To thoroughly understand the execution characteristics of the methods under comparison, we evaluated each method on four different servers and three edge devices, each with different CPUs and GPUs. In this section, we describe these systems and their characteristics, which were chosen to showcase the current limits of the state-of-the-art vehicle counting methods. To simplify the presentation and to easily differentiate between the systems, we name each system by the type of GPU installed in the systems. Table 1 provides a summary of the systems characteristics. Servers are listed at the top of the table, followed by edge devices. The GPUs column shows the number of GPUs in each server and the GPU architecture for each Jetson device. The CUDA cores column shows the number of CUDA cores per GPU in the given system. The GPU RAM column shows the amount and type of random access memory available to the GPU. The Threads column shows the number of physical CPU cores in the system. The RAM column shows the amount of random access memory available to the CPU. The Jetson systems share the same RAM space with the on-board GPU. Finally, the Drive column shows the type of storage device the operating system and experiment data reside on in the system.

Table 1 Characteristics of evaluation systems

To minimize I/O delay in the experiments, each system was outfitted with efficient drives capable of at least 500 MB per second reads, with the exception of the Jetson Nano edge device which did not have this capability and used an SD Card as its primary OS and data drive capable of up to 130 MB per s reads. Other than the Tesla V100 system, which used CentOS 7.4 as its operating system (OS), all systems relied on Ubuntu 18.04.4 LTS. All systems had CUDA 10.2 installed, although some methods relied on earlier versions of CUDA, which were provided via virtual environments. All Jetson development kits used the JetPack 4.4 software development kit, which included the latest Linux Driver Package (L4T) for the ARM processor, and CUDA-X accelerated libraries for CUDA 10.2 with built-in APIs for deep-learning and computer vision. In addition to the CUDA cores listed in the third column of Table 1, the Tesla V100, Titan RTX, and Jetson NX have 640, 576, and 48 tensor cores, respectively, which can further accelerate deep-learning computations.

Metrics

In this study, we are interested in both the effectiveness and efficiency of vehicle counting methods. We follow the technique in Naphade et al. (2020) for measuring the effectiveness of each method. The effectiveness score \(S1_\text {effectiveness}\) is computed as a weighted average of the movement- and class-specific effectiveness for each video. Each video is split into k segments and a weighted root mean square error (wRMSE) between the predicted and true cumulative vehicle counts in each segment is computed as the local effectiveness. We used \(k = 10\) in our experiments. To further reduce the impact of labeling errors that may have occurred in early segments, the wRMSE score weighs each record incrementally to increase the importance to later recorded cumulative counts.

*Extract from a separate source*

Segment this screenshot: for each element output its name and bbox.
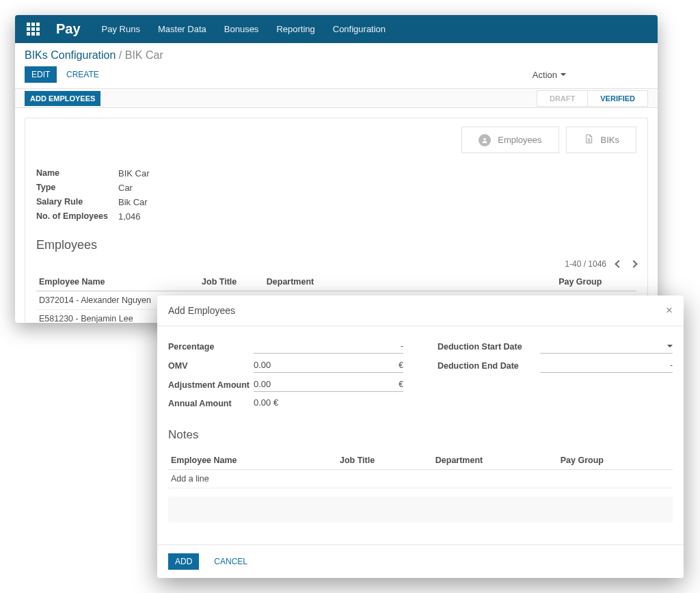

$$\begin{aligned} \begin{aligned} \text {wRMSE} = \sqrt{\sum _{i=1}^k w_i (\hat{x}_i - x_i)^2}, \\ \text {where} \;w_i = \frac{i}{\sum _{j=1}^k j} = \frac{2i}{k(k+1)}. \end{aligned} \end{aligned}$$
(1)

The value \(x_i\) is the true cumulative vehicle count in all segments up to the ith segment, inclusive, and \(\hat{x}_i\) is the prediction of that value. The wRMSE score is finally normalized based on the true vehicle count n of the given class in the given movement and video, as

$$\begin{aligned} \text {nwRMSE} = \max \left( 0, \frac{\text {wRMSE}}{n}\right) . \end{aligned}$$
(2)

The final effectiveness score is the weighted average across all nwRMSE scores, with each weight being the fraction of all the true vehicles across the entire test set, i.e.,

$$\begin{aligned} S1_\text {effectiveness} = \sum _{v,m,c} \frac{n_{vmc} \times \text {nwRMSE}_{vmc}}{\sum _{v,m,c} n_{vmc}}, \end{aligned}$$
(3)

for all videos v, movements m, and vehicles classes c in the set. Note that the score can be computed for the entire test set or for a subset of it, such as a single video or videos with certain characteristics (e.g., with rainy weather).

We measure efficiency as the wall clock running time of the method’s execution (including reading videos and writing results) on seven different evaluation systems. Execution time and resource utilization was measured using the GNU time routine. Since all methods are executed on the same systems, the execution times on each system can be compared to gain insight with regard to their relative efficiency. The \(S1_{\text {efficiency}}\) score is based on the total execution time of each method normalized within the range [0, 5x video play-back time].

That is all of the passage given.